Üniversite ve mühendislik eğitiminin nasıl olması gerektiği konusu gelişmiş her ülkenin birinci gündeminde yer alırken ve buna ilişkin çözümler hızla yaşama geçirilirken, ülkemizde bu konu yeterince tartışılmamakta ya da tartışılması öğrenci ve öğretim elemanları disiplin yönetmeliği çerçevesinde engellenmektedir. Bu konu özelinde yapılan tartışmalar ise asıl sorun yerine üniversitelerin bizlerce de önemli olan ancak öncelik sırası daha geride olan sorunlarına doğru kaydırılmaya çalışılmakta ve hedef saptırılması yapılmaktadır.

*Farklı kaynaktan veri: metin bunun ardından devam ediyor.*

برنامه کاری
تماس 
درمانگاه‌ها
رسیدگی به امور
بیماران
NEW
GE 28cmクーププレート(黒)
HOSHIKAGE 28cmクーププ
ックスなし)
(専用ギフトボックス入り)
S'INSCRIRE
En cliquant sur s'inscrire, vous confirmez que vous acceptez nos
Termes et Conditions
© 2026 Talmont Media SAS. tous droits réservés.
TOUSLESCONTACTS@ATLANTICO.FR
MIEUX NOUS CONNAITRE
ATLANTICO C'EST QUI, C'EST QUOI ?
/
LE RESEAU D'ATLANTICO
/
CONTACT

Üniversitelerin özerkliği ve demokratikliği, üniversite bileşenlerinin (öğrenci, öğretim görevlileri, çalışan personelin ekonomik, demokratik ve özlük hakları) sorunları, üniversitelerin bilim ve teknolojiyi üreten ve bunu toplum yararına sunan bilim yuvaları olmaları konusu ile eğitimin özelleştirilmesi sorunu ülkemizin demokrasi sorunundan bağımsız değildir. Yine bu sorunlar ülkemiz bilim ve teknoloji politikaları ile direk ilgilidir.

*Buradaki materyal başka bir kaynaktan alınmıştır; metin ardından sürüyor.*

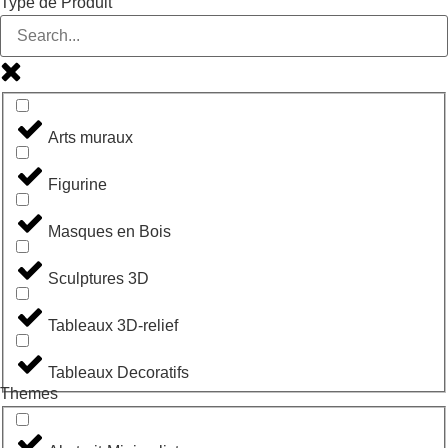
Type de Produit
Arts muraux
Figurine
Masques en Bois
Sculptures 3D
Tableaux 3D-relief
Tableaux Decoratifs
Themes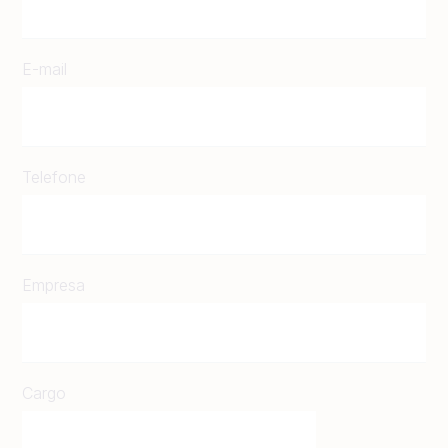
E-mail
Telefone
Empresa
Cargo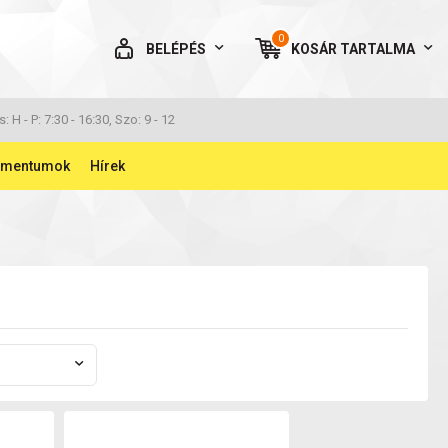
0
BELÉPÉS
KOSÁR
TARTALMA
AZ ÖN KOSARA ÜRES
s: H - P: 7:30 - 16:30, Szo: 9 - 12
umentumok
Hírek
BELÉPÉS
Elfelejtett jelszó
NINCS MÉG FIÓKOM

Bizler mühendis tanımına uygun ve bir mühendiste bulunması gereken özellikleri bizlere kazandıracak, orta öğretimden başlayarak kendi yeteneklerimize ve ilgi alanlarımıza göre eğitildiğimiz, iyi yetişmiş öğretim elemanlarının bulunduğu, ülkemiz ve sanayimiz ihtiyaçlarına göre şekillenmiş, üretime yönelik çağdaş ve bilimsel ders programlarının uygulandığı, bilgisayar programlama dillerine hakim, yabancı dil bilen, kendi meslek derslerimiz yanında sosyal ve felsefe alanında derslerin verildiği, çağdaş kütüphane ve laboratuar olanaklarının bulunduğu, stajların içeriklerine uygun olarak yapıldığı, modern anfi, salon ve sosyal tesislerin bulunduğu bir üniversitede mühendislik eğitimi yapmak istiyoruz.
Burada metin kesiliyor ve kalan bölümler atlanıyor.